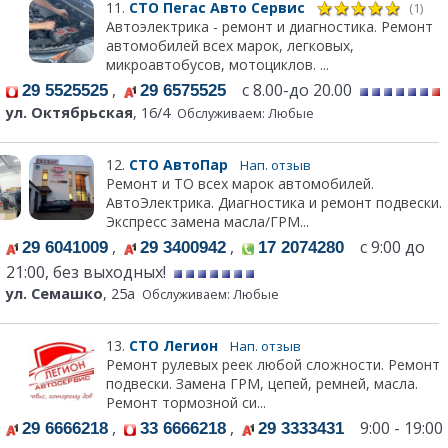
11.
СТО Пегас Авто Сервис
(1)
Автоэлектрика - ремонт и диагностика. Ремонт
автомобилей всех марок, легковых,
микроавтобусов, мотоциклов. ...
,
с 8.00-до 20.00
29 5525525
29 6575525
ул. Октябрьская
, 16/4
Обслуживаем: Любые
12.
СТО АвтоПар
Нап. отзыв
Ремонт и ТО всех марок автомобилей.
АвтоЭлектрика. Диагностика и ремонт подвески.
Экспресс замена масла/ГРМ...
,
,
с 9:00 до
29 6041009
29 3400942
17 2074280
21:00, без выходных!
ул. Семашко
, 25а
Обслуживаем: Любые
13.
СТО Легион
Нап. отзыв
Ремонт рулевых реек любой сложности. Ремонт
подвески. Замена ГРМ, цепей, ремней, масла.
Ремонт тормозной си...
,
,
9:00 - 19:00
29 6666218
33 6666218
29 3333431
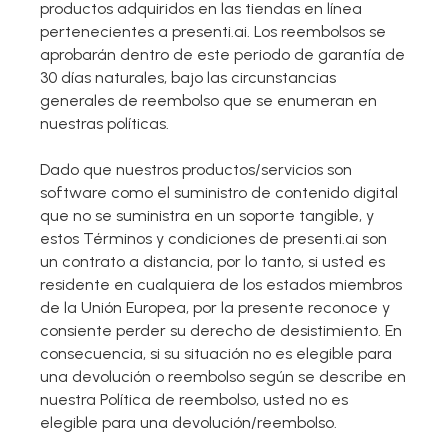
productos adquiridos en las tiendas en línea
pertenecientes a presenti.ai. Los reembolsos se
aprobarán dentro de este periodo de garantía de
30 días naturales, bajo las circunstancias
generales de reembolso que se enumeran en
nuestras políticas.
Dado que nuestros productos/servicios son
software como el suministro de contenido digital
que no se suministra en un soporte tangible, y
estos Términos y condiciones de presenti.ai son
un contrato a distancia, por lo tanto, si usted es
residente en cualquiera de los estados miembros
de la Unión Europea, por la presente reconoce y
consiente perder su derecho de desistimiento. En
consecuencia, si su situación no es elegible para
una devolución o reembolso según se describe en
nuestra Política de reembolso, usted no es
elegible para una devolución/reembolso.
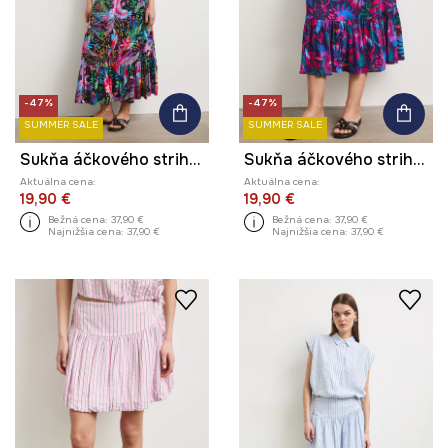
-47%
-47%
SUMMER SALE
SUMMER SALE
Sukňa áčkového strihu z viskózy
Sukňa áčkového strihu z viskózy
Aktuálna cena:
Aktuálna cena:
19,90 €
19,90 €
Bežná cena:
37,90 €
Bežná cena:
37,90 €
Najnižšia cena:
37,90 €
Najnižšia cena:
37,90 €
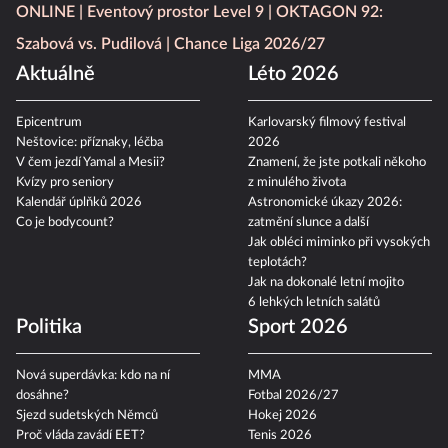
ONLINE
Eventový prostor Level 9
OKTAGON 92:
Szabová vs. Pudilová
Chance Liga 2026/27
Aktuálně
Léto 2026
Epicentrum
Karlovarský filmový festival
Neštovice: příznaky, léčba
2026
V čem jezdí Yamal a Mesii?
Znamení, že jste potkali někoho
Kvízy pro seniory
z minulého života
Kalendář úplňků 2026
Astronomické úkazy 2026:
Co je bodycount?
zatmění slunce a další
Jak obléci miminko při vysokých
teplotách?
Jak na dokonalé letní mojito
6 lehkých letních salátů
Politika
Sport 2026
Nová superdávka: kdo na ní
MMA
dosáhne?
Fotbal 2026/27
Sjezd sudetských Němců
Hokej 2026
Proč vláda zavádí EET?
Tenis 2026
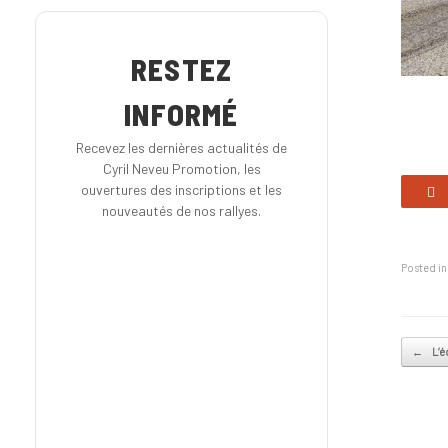
RESTEZ
INFORMÉ
Recevez les dernières actualités de
Cyril Neveu Promotion, les
ouvertures des inscriptions et les
nouveautés de nos rallyes.
Posted i
Post na
←
L’é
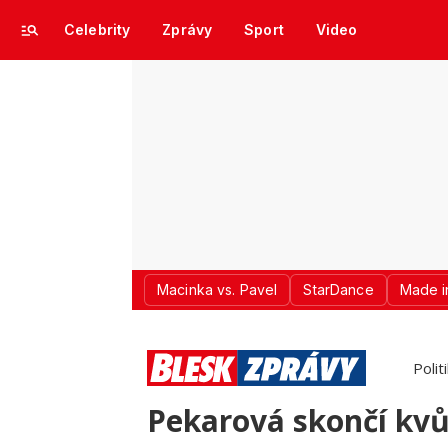
Celebrity
Zprávy
Sport
Video
Macinka vs. Pavel
StarDance
Made i
Polit
Pekarová skončí kvůl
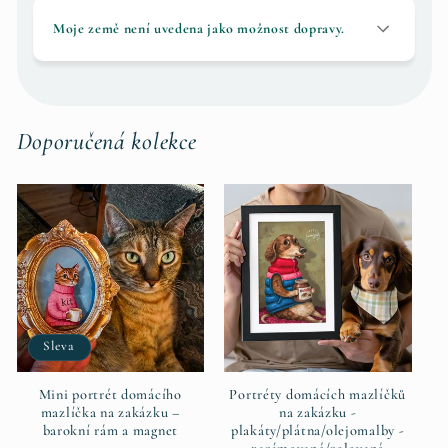
Moje země není uvedena jako možnost dopravy.
Doporučená kolekce
Sleva
Mini portrét domácího
Portréty domácích mazlíčků
mazlíčka na zakázku –
na zakázku -
barokní rám a magnet
plakáty/plátna/olejomalby -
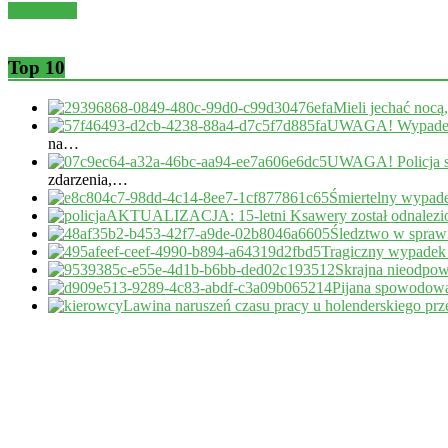
Read more
Top 10
Mieli jechać nocą
UWAGA! Wypadek 
na…
UWAGA! Policja s
zdarzenia,…
Śmiertelny wypade
AKTUALIZACJA: 15-letni Ksawery został odnalezi
Śledztwo w sprawi
Tragiczny wypadek
Skrajna nieodpow
Pijana spowodował
Lawina naruszeń czasu pracy u holenderskiego pr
━━━
Could you retype every record exactly, leaving the pictures out?

:: Task answer ::
11.
СТО Пегас Авто Сервис
(1)
Автоэлектрика - ремонт и диагностика. Ремонт
автомобилей всех марок, легковых,
микроавтобусов, мотоциклов. ...
,
с 8.00-до 20.00
29 5525525
29 6575525
ул. Октябрьская
, 16/4
Обслуживаем: Любые
12.
СТО АвтоПар
Нап. отзыв
Ремонт и ТО всех марок автомобилей.
АвтоЭлектрика. Диагностика и ремонт подвески.
Экспресс замена масла/ГРМ...
,
,
с 9:00 до
29 6041009
29 3400942
17 2074280
21:00, без выходных!
ул. Семашко
, 25а
Обслуживаем: Любые
13.
СТО Легион
Нап. отзыв
Ремонт рулевых реек любой сложности. Ремонт
подвески. Замена ГРМ, цепей, ремней, масла.
Ремонт тормозной си...
,
,
9:00 - 19:00
29 6666218
33 6666218
29 3333431
productos adquiridos en las tiendas en línea
pertenecientes a presenti.ai. Los reembolsos se
aprobarán dentro de este periodo de garantía de
30 días naturales, bajo las circunstancias
generales de reembolso que se enumeran en
nuestras políticas.
Dado que nuestros productos/servicios son
software como el suministro de contenido digital
que no se suministra en un soporte tangible, y
estos Términos y condiciones de presenti.ai son
un contrato a distancia, por lo tanto, si usted es
residente en cualquiera de los estados miembros
de la Unión Europea, por la presente reconoce y
consiente perder su derecho de desistimiento. En
consecuencia, si su situación no es elegible para
una devolución o reembolso según se describe en
nuestra Política de reembolso, usted no es
elegible para una devolución/reembolso.
-47%
-47%
SUMMER SALE
SUMMER SALE
Sukňa áčkového strihu z viskózy
Sukňa áčkového strihu z viskózy
Aktuálna cena:
Aktuálna cena:
19,90 €
19,90 €
Bežná cena:
37,90 €
Bežná cena:
37,90 €
Najnižšia cena:
37,90 €
Najnižšia cena:
37,90 €
ONLINE
Eventový prostor Level 9
OKTAGON 92:
Szabová vs. Pudilová
Chance Liga 2026/27
Aktuálně
Léto 2026
Epicentrum
Karlovarský filmový festival
Neštovice: příznaky, léčba
2026
V čem jezdí Yamal a Mesii?
Znamení, že jste potkali někoho
Kvízy pro seniory
z minulého života
Kalendář úplňků 2026
Astronomické úkazy 2026:
Co je bodycount?
zatmění slunce a další
Jak obléci miminko při vysokých
teplotách?
Jak na dokonalé letní mojito
6 lehkých letních salátů
Politika
Sport 2026
Nová superdávka: kdo na ní
MMA
dosáhne?
Fotbal 2026/27
Sjezd sudetských Němců
Hokej 2026
Proč vláda zavádí EET?
Tenis 2026
RESTEZ
INFORMÉ
Recevez les dernières actualités de
Cyril Neveu Promotion, les
ouvertures des inscriptions et les
nouveautés de nos rallyes.
Posted i
Post na
←
L’é
Celebrity
Zprávy
Sport
Video
Macinka vs. Pavel
StarDance
Made i
Polit
Pekarová skončí kvůl
Moje země není uvedena jako možnost dopravy.
Doporučená kolekce
Sleva
Mini portrét domácího
Portréty domácích mazlíčků
mazlíčka na zakázku –
na zakázku -
barokní rám a magnet
plakáty/plátna/olejomalby -
Read more
Top 10
Mieli jechać nocą
UWAGA! Wypadek 
na…
UWAGA! Policja s
zdarzenia,…
Śmiertelny wypade
AKTUALIZACJA: 15-letni Ksawery został odnalezi
Śledztwo w sprawi
Tragiczny wypadek
Skrajna nieodpow
Pijana spowodował
Lawina naruszeń czasu pracy u holenderskiego pr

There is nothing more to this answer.